Fora das redes nacionais de TV há quatro meses, o jornalista Jorge Kajuru estreou na semana passada seus novos programas em emissoras locais de Ribeirão Preto, no interior paulista. Ele lançou Hora do Kajuru e Kajuru Liberado, na TV Thathi, e Kajuru Anti-Jabá, na Rádio 79/Globo AM. É a segunda vez em pouco mais de um ano que Kajuru tenta fazer jornalismo na cidade. A primeira não deu muito certo, já que sua empreitada na Rádio 79, ao lado do colega José Luiz Datena, foi interrompida.

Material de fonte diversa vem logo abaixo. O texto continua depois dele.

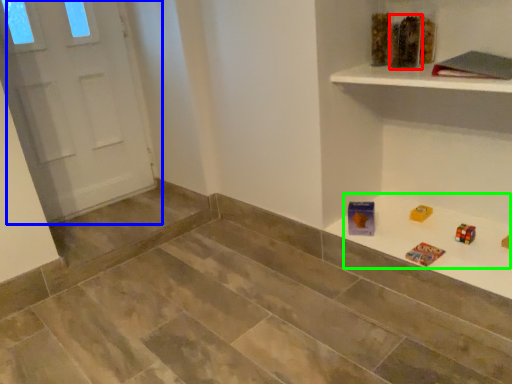 Question: Considering the real-world distances, which object is farthest from toy (highlighted by a red box)? door (highlighted by a blue box) or game (highlighted by a green box)?

Choices:
 (A) door
 (B) game

Answer: (A) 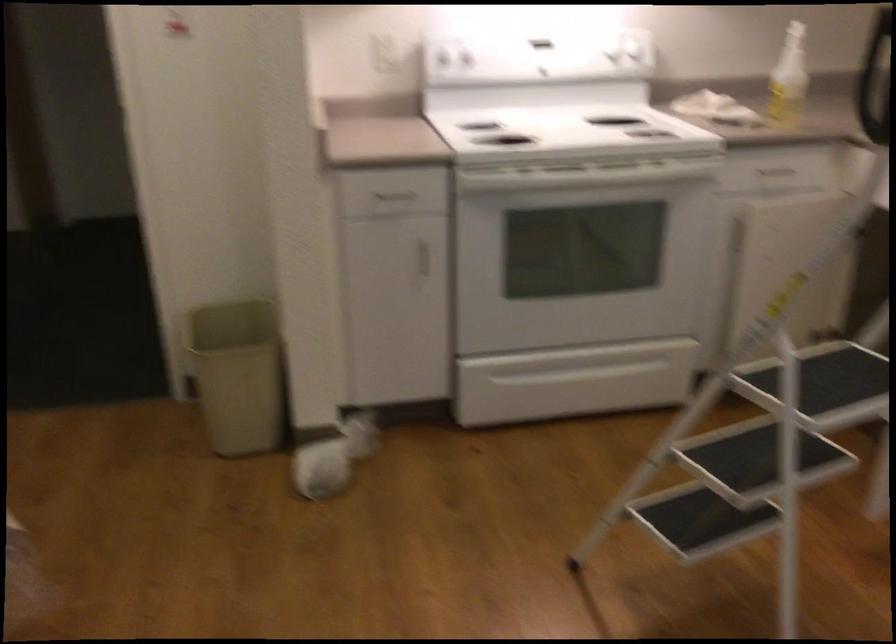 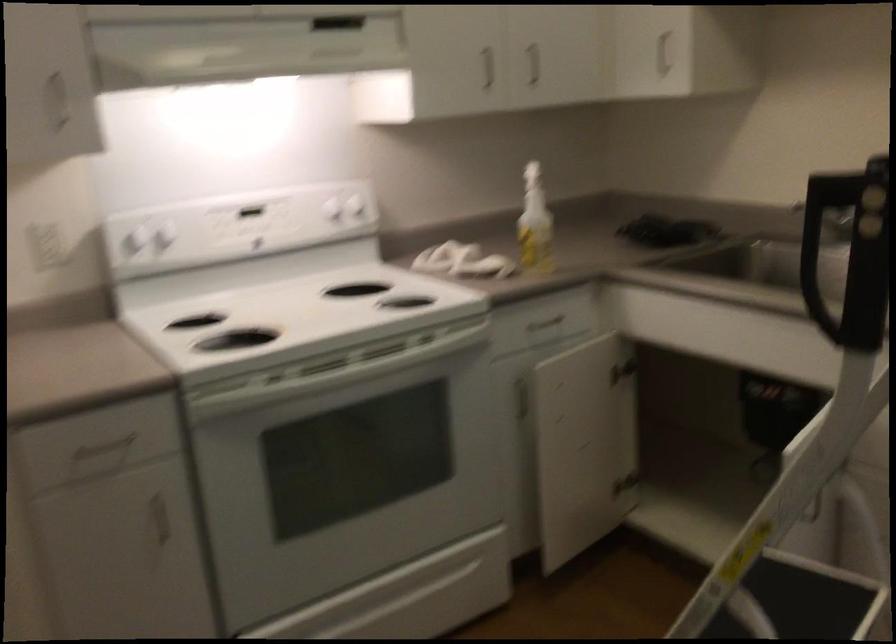 In the second image, find the point that corresponds to [421,254] in the first image.

(159, 514) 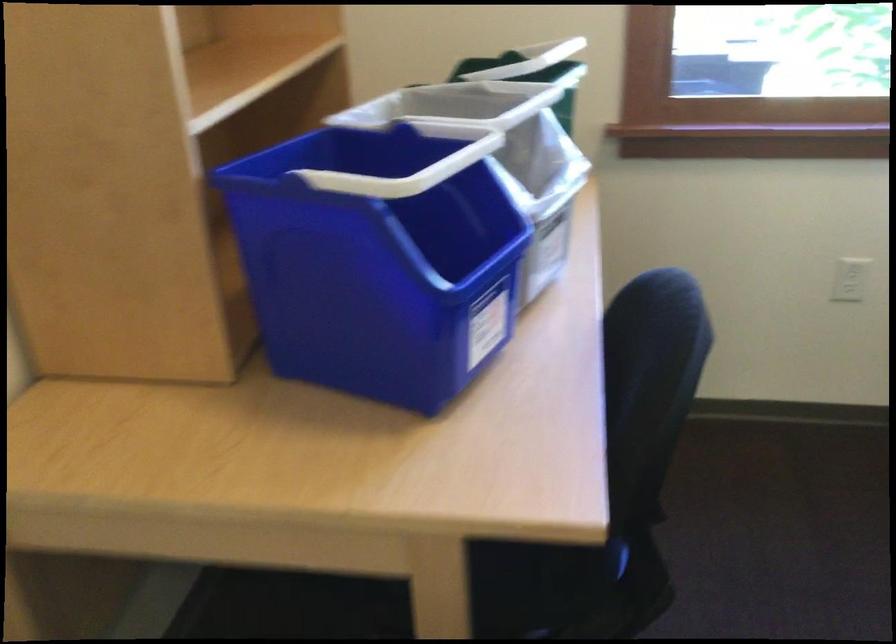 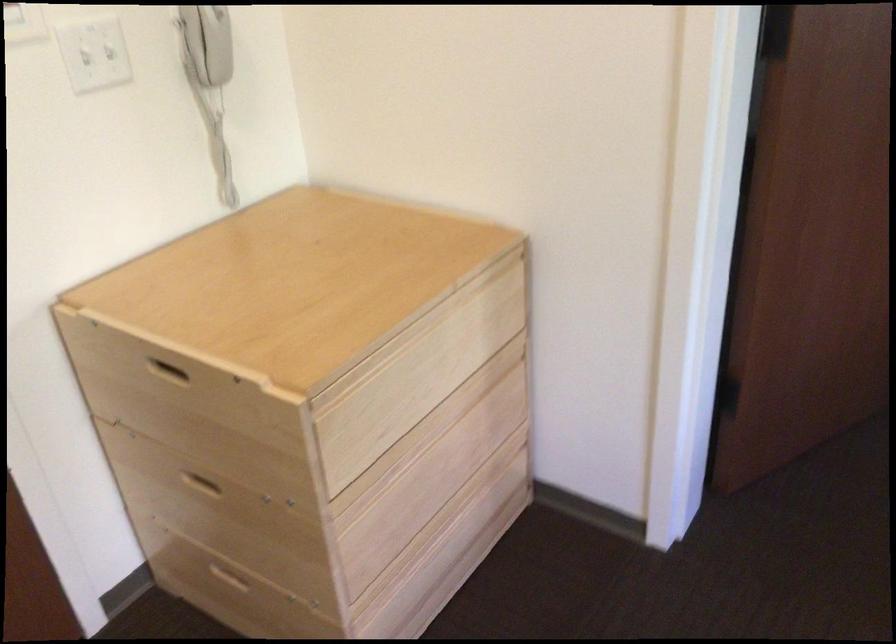 First-person continuous shooting, in which direction is the camera rotating?

The rotation direction of the camera is left-down. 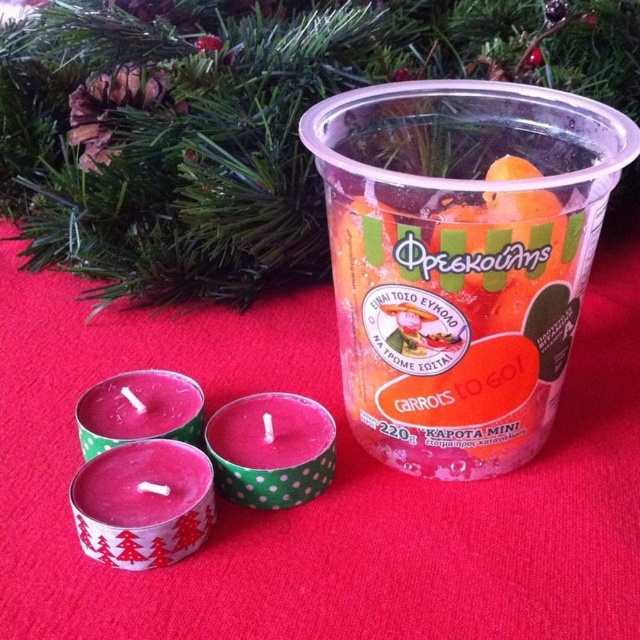 Does matte pink candle at lower left have a larger size compared to pink polka dot candle at center?

No.

Is matte pink candle at lower left above pink polka dot candle at center?

No.

The image size is (640, 640). Identify the location of matte pink candle at lower left. (144, 502).

Does translucent plastic cup at center have a greater width compared to matte pink candle at lower left?

Yes.

Measure the distance between point (381, 442) and camera.

A distance of 98.88 centimeters exists between point (381, 442) and camera.

The height and width of the screenshot is (640, 640). I want to click on translucent plastic cup at center, so click(456, 317).

Is point (193, 468) closer to camera compared to point (186, 417)?

Yes, it is in front of point (186, 417).

Who is more forward, (120, 464) or (180, 436)?

Point (120, 464) is in front.

Between point (100, 518) and point (113, 417), which one is positioned in front?

Positioned in front is point (100, 518).

This screenshot has width=640, height=640. In order to click on matte pink candle at lower left in this screenshot , I will do coord(144,502). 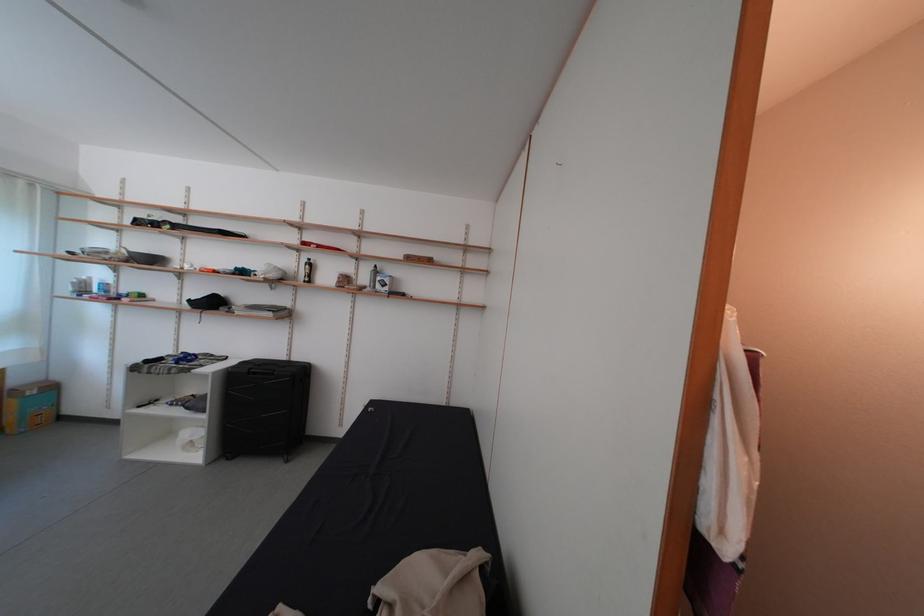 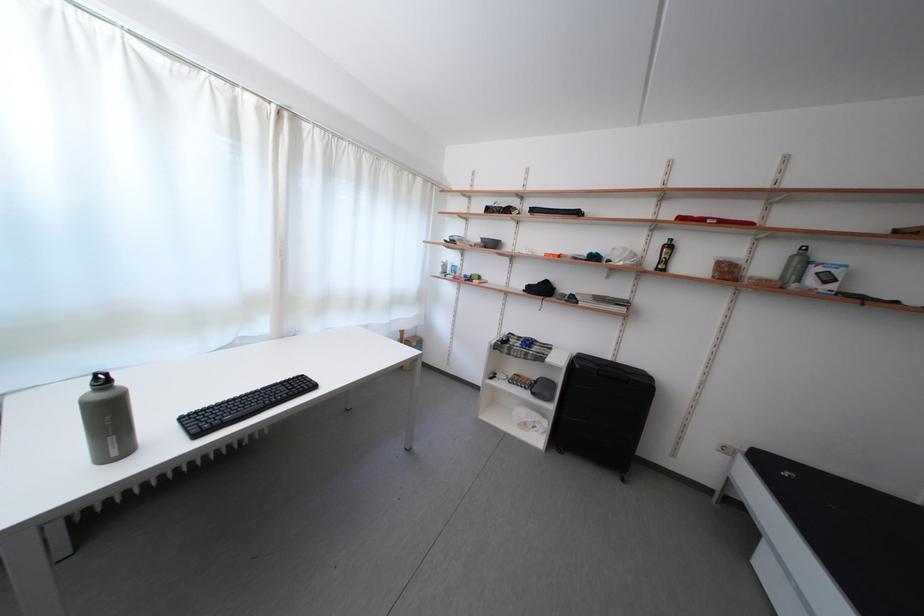 Where in the second image is the point corresponding to point 313,265 from the first image?

(669, 246) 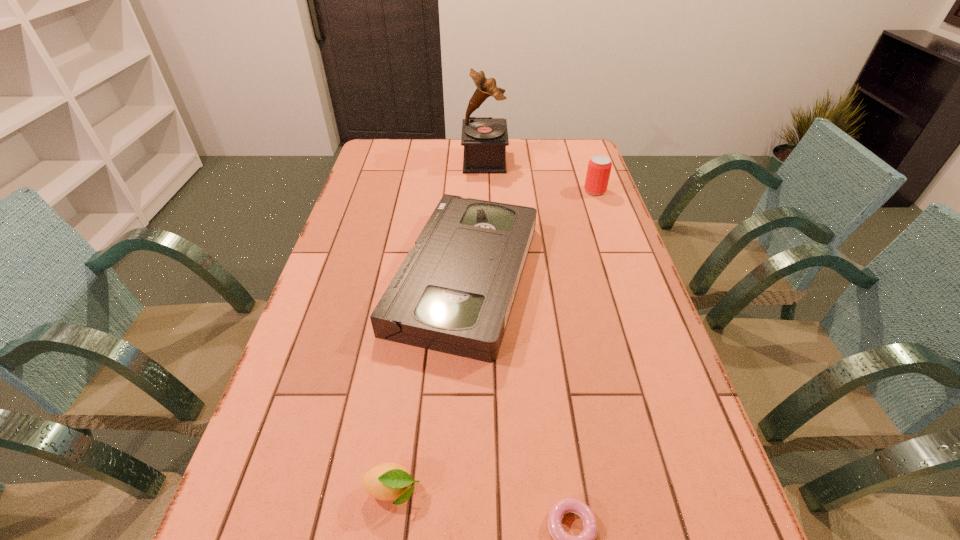 I want to click on vacant space situated on the back of the third farthest object, so click(468, 185).

At what (x,y) coordinates should I click in order to perform the action: click on free space located 0.250m with leaves positioned above the lemon. Please return your answer as a coordinate pair (x, y). Looking at the image, I should click on (559, 491).

This screenshot has height=540, width=960. What are the coordinates of `object that is at the far edge` in the screenshot? It's located at (484, 139).

The image size is (960, 540). I want to click on object that is at the right edge, so click(599, 167).

Identify the location of free space at the left edge. Image resolution: width=960 pixels, height=540 pixels. (303, 389).

This screenshot has height=540, width=960. I want to click on free space at the right edge of the desktop, so click(x=576, y=256).

Locate an element on the screen. free space between the lemon and the third nearest object is located at coordinates (429, 383).

You are a GUI agent. You are given a task and a screenshot of the screen. Output one action in this format:
    pyautogui.click(x=<x>, y=<y>)
    Task: Click on the free spot between the farthest object and the rightmost object
    This screenshot has width=960, height=540.
    Given the screenshot: What is the action you would take?
    pyautogui.click(x=540, y=176)

You are a GUI agent. You are given a task and a screenshot of the screen. Output one action in this format:
    pyautogui.click(x=<x>, y=<y>)
    Task: Click on the free space between the lemon and the third nearest object
    The width and height of the screenshot is (960, 540).
    Given the screenshot: What is the action you would take?
    pyautogui.click(x=429, y=383)

The image size is (960, 540). Find the location of `the second closest object relative to the second tallest object`. the second closest object relative to the second tallest object is located at coordinates (484, 139). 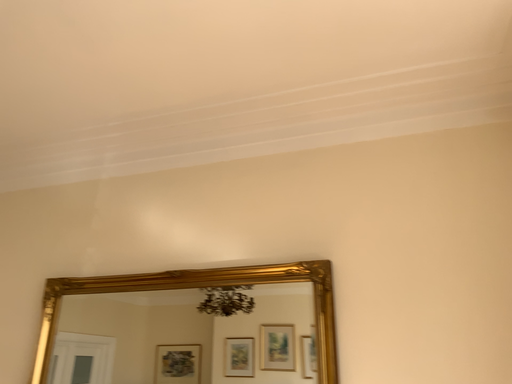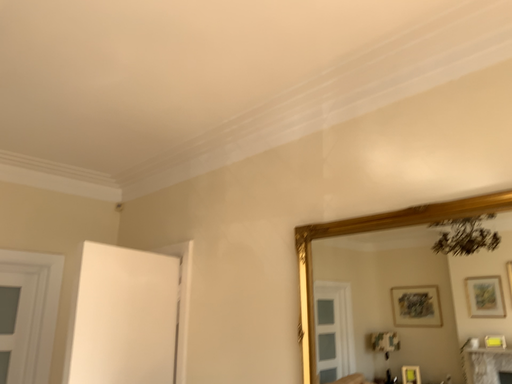 Question: How did the camera likely rotate when shooting the video?

Choices:
 (A) rotated left
 (B) rotated right

Answer: (A)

Nesse retorno à cidade, o destaque da semana foi o Kajuru Liberado, programa de entrevistas que anuncia ir ao ar todas as noites, às 23h, na Thathi. Na edição de quinta-feira (7/10), o apresentador fez longas entrevistas com os candidatos a prefeito da cidade que disputam o segundo turno das eleições – o tucano Welson Gasparini e o peemedebista Baleia Rossi. Durante a semana, ele propagou que faria um programa revolucionário, pautado pelo ‘jornalismo de verdade’ que, na visão dele, não existiu em Ribeirão Preto na cobertura de TV no primeiro turno do pleito municipal. Prometeu fazer perguntas críticas e cobrar de Gasparini e Baleia questões consideradas relevantes para o eleitor/telespectador.
A propaganda de Kajuru acabou sendo melhor do que o programa, mas o jornalista e apresentador ofereceu, sim, alguns bons momentos de jornalismo.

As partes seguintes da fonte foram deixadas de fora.